### Task directions
Go through the records and copy each line where the string "início" occurs.

Working data Start Marker

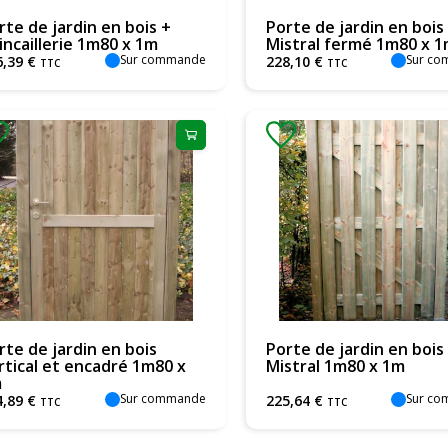
rte de jardin en bois +
Porte de jardin en bois
incaillerie 1m80 x 1m
Mistral fermé 1m80 x 
Sur commande
Sur c
6
,
39
€
228
,
10
€
TTC
TTC
rte de jardin en bois
Porte de jardin en bois
rtical et encadré 1m80 x
Mistral 1m80 x 1m
m
Sur commande
Sur c
4
,
89
€
225
,
64
€
TTC
TTC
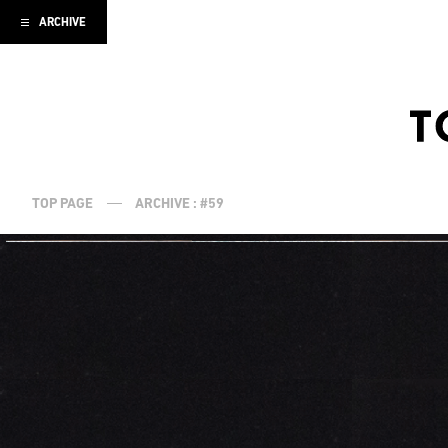
ARCHIVE
TOP PAGE
ARCHIVE : #59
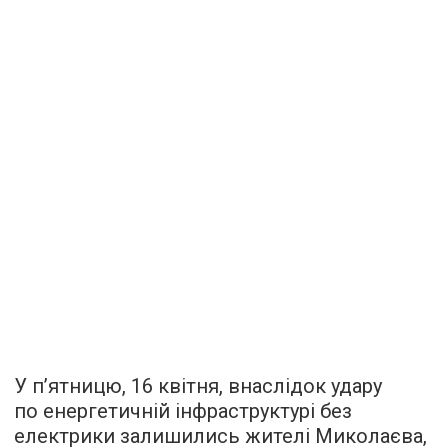
У п’ятницю, 16 квітня, внаслідок удару
по енергетичній інфраструктурі без
електрики залишились жителі Миколаєва,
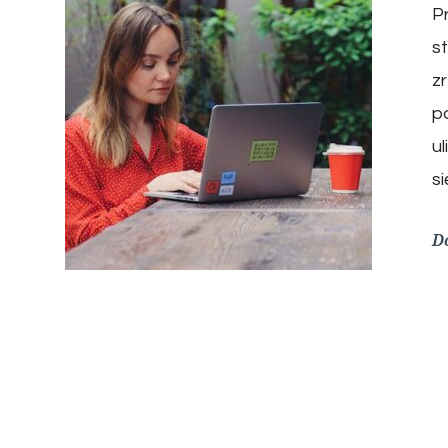
P
s
z
p
u
s
D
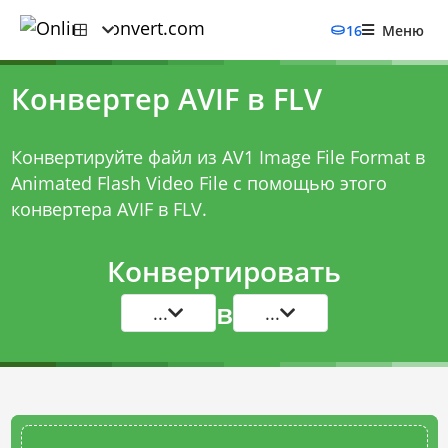
16
Меню
Конвертер AVIF в FLV
Конвертируйте файл из AV1 Image File Format в
Animated Flash Video File с помощью этого
конвертера AVIF в FLV
.
Конвертировать
в
...
...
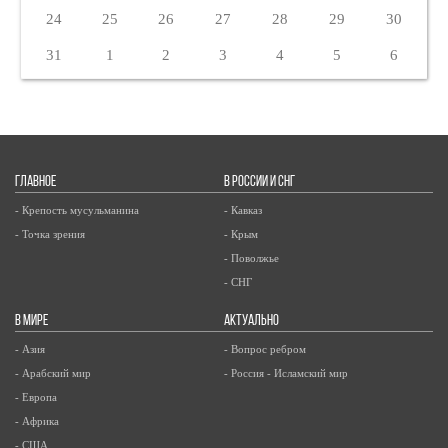
24
25
26
27
28
29
30
31
1
2
3
4
5
6
ГЛАВНОЕ
В РОССИИ И СНГ
- Крепость мусульманина
- Кавказ
- Точка зрения
- Крым
- Поволжье
- СНГ
В МИРЕ
АКТУАЛЬНО
- Азия
- Вопрос ребром
- Арабский мир
- Россия - Исламский мир
- Европа
- Африка
- США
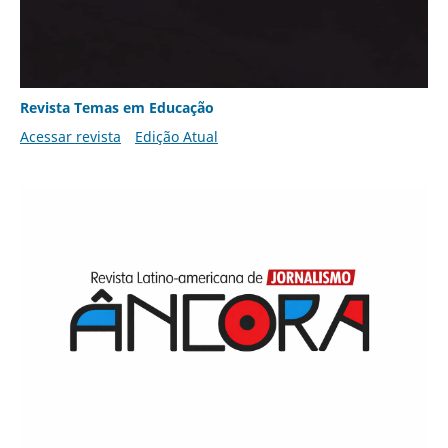
Revista Temas em Educação
Acessar revista
Edição Atual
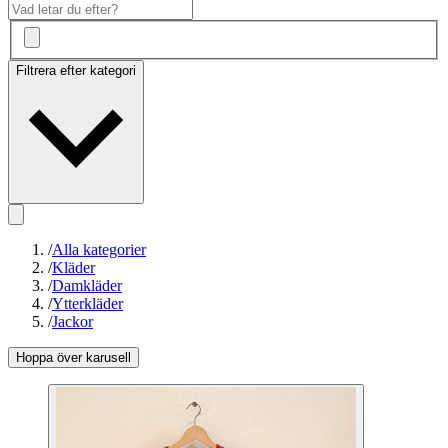
Filtrera efter kategori
/
Alla kategorier
/
Kläder
/
Damkläder
/
Ytterkläder
/
Jackor
Hoppa över karusell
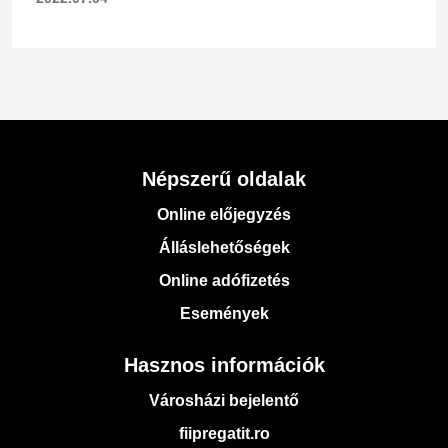
Népszerű oldalak
Online előjegyzés
Álláslehetőségek
Online adófizetés
Események
Hasznos információk
Városházi bejelentő
fiipregatit.ro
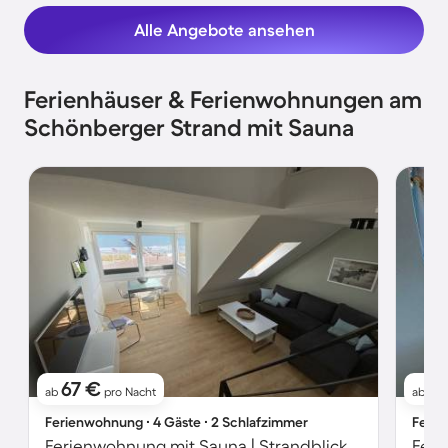
Alle Angebote ansehen
Ferienhäuser & Ferienwohnungen am
Schönberger Strand mit Sauna
67 €
1
ab
pro Nacht
ab
Ferienwohnung ∙ 4 Gäste ∙ 2 Schlafzimmer
Ferie
Ferienwohnung mit Sauna | Strandblick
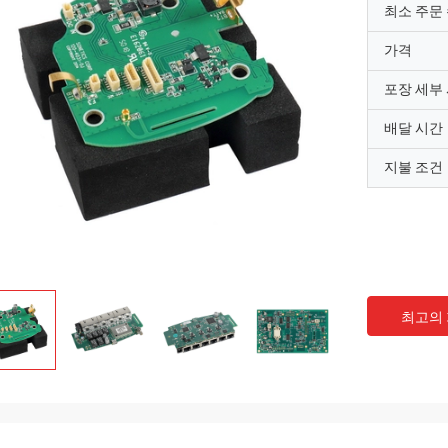
최소 주문
가격
포장 세부
배달 시간
지불 조건
최고의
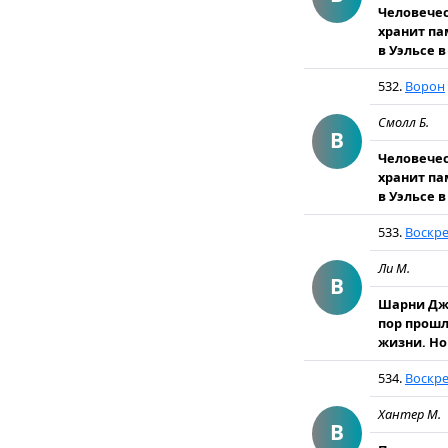
Человечес
хранит па
в Уэльсе в
532.
Ворон
Смолл Б.
В
Человечес
хранит па
в Уэльсе в
533.
Воскр
Ли М.
В
Шарни Джо
пор прошл
жизни. Но
534.
Воскр
Хантер М.
В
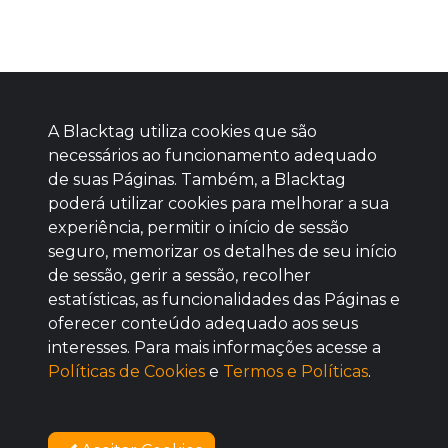
A Blacktag utiliza cookies que são
necessários ao funcionamento adequado
de suas Páginas. Também, a Blacktag
poderá utilizar cookies para melhorar a sua
Baixe agora nosso app
experiência, permitir o início de sessão
seguro, memorizar os detalhes de seu início
de sessão, gerir a sessão, recolher
estatísticas, as funcionalidades das Páginas e
oferecer conteúdo adequado aos seus
BOM
interesses. Para mais informações acesse a
Políticas de Cookies
e
Termos e Políticas
.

Working data End Marker

### Written response
experiência, permitir o início de sessão
seguro, memorizar os detalhes de seu início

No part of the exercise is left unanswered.